**Action item:** Report every line of the records that includes the word "іграх".

**Extracted entries:**

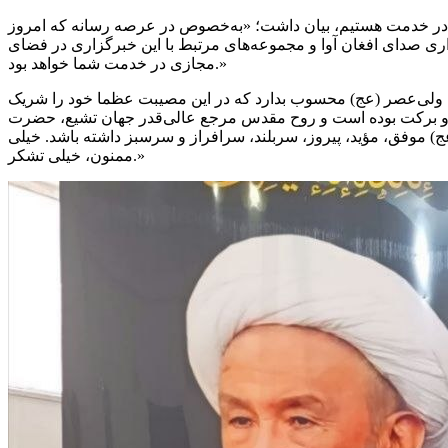
الله در خدمت هستیم، بیان داشت؛ «به‌خصوص در عرصه رسانه که امروز
اری صدای افغان آوا و مجموعه‌های مرتبط با این خبرگزاری در فضای
مجازی در خدمت شما خواهد بود.»
اب ولی‌عصر (عج) محسوب بدارد که در این مصیبت عظما خود را شریک
ا خیر و برکت بوده است و روح مقدس مرجع عالی‌قدر جهان تشیع، حضرت
(عج) موفق، مؤید، پیروز، سربلند، سرافراز و سرسبز داشته باشد. خیلی
ممنون، خیلی تشکر.»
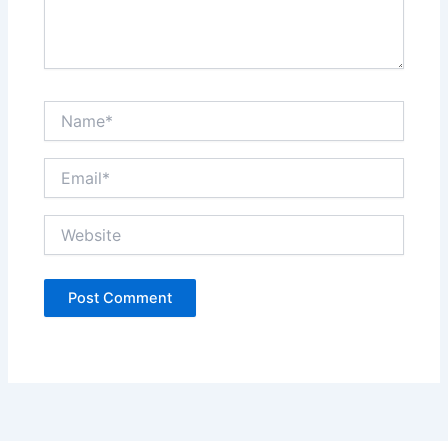
Name*
Email*
Website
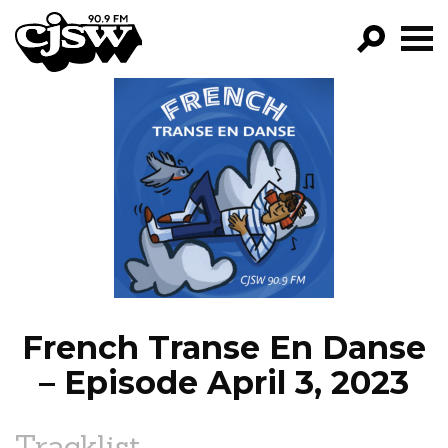
CJSW
GO!
FILTER BY:
PROGRAMS
EPISODES
NEWS
French Transe En Danse
– Episode April 3, 2023
Tracklist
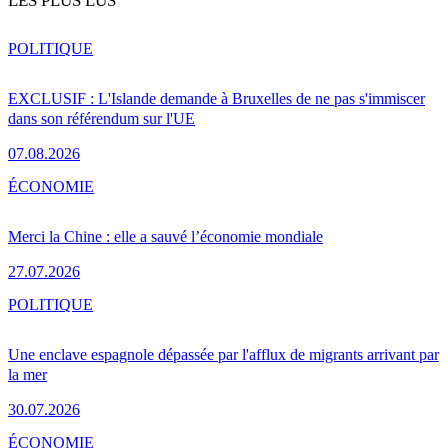
LES PLUS LUS
POLITIQUE
EXCLUSIF : L'Islande demande à Bruxelles de ne pas s'immiscer
dans son référendum sur l'UE
07.08.2026
ÉCONOMIE
Merci la Chine : elle a sauvé l’économie mondiale
27.07.2026
POLITIQUE
Une enclave espagnole dépassée par l'afflux de migrants arrivant par
la mer
30.07.2026
ÉCONOMIE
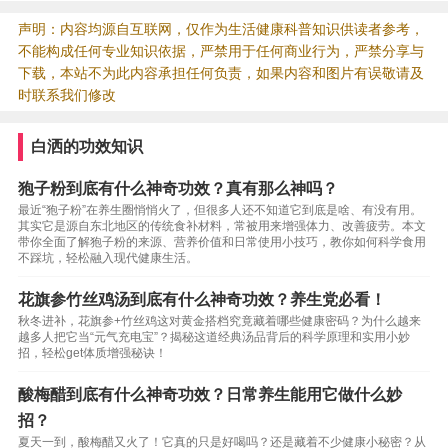
声明：内容均源自互联网，仅作为生活健康科普知识供读者参考，
不能构成任何专业知识依据，严禁用于任何商业行为，严禁分享与
下载，本站不为此内容承担任何负责，如果内容和图片有误敬请及
时联系我们修改
白洒的功效知识
狍子粉到底有什么神奇功效？真有那么神吗？
最近“狍子粉”在养生圈悄悄火了，但很多人还不知道它到底是啥、有没有用。
其实它是源自东北地区的传统食补材料，常被用来增强体力、改善疲劳。本文
带你全面了解狍子粉的来源、营养价值和日常使用小技巧，教你如何科学食用
不踩坑，轻松融入现代健康生活。
花旗参竹丝鸡汤到底有什么神奇功效？养生党必看！
秋冬进补，花旗参+竹丝鸡这对黄金搭档究竟藏着哪些健康密码？为什么越来
越多人把它当“元气充电宝”？揭秘这道经典汤品背后的科学原理和实用小妙
招，轻松get体质增强秘诀！
酸梅醋到底有什么神奇功效？日常养生能用它做什么妙
招？
夏天一到，酸梅醋又火了！它真的只是好喝吗？还是藏着不少健康小秘密？从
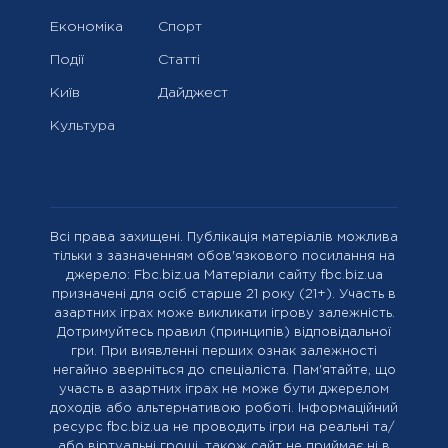
Економіка
Спорт
Події
Статті
Київ
Дайджест
Культура
Всі права захищені. Публікація матеріалів можлива
тільки з зазначенням обов'язкового посилання на
джерело: Fbc.biz.ua Матеріали сайту fbc.biz.ua
призначені для осіб старше 21 року (21+). Участь в
азартних іграх може викликати ігрову залежність.
Дотримуйтесь правил (принципів) відповідальної
гри. При виявленні перших ознак залежності
негайно зверніться до спеціаліста. Пам'ятайте, що
участь в азартних іграх не може бути джерелом
доходів або альтернативою роботі. Інформаційний
ресурс fbc.biz.ua не проводить ігри на реальні та/
або віртуальні гроші, також сайт не приймає ні в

**Solution:**
азартних іграх може викликати ігрову залежність.
участь в азартних іграх не може бути джерелом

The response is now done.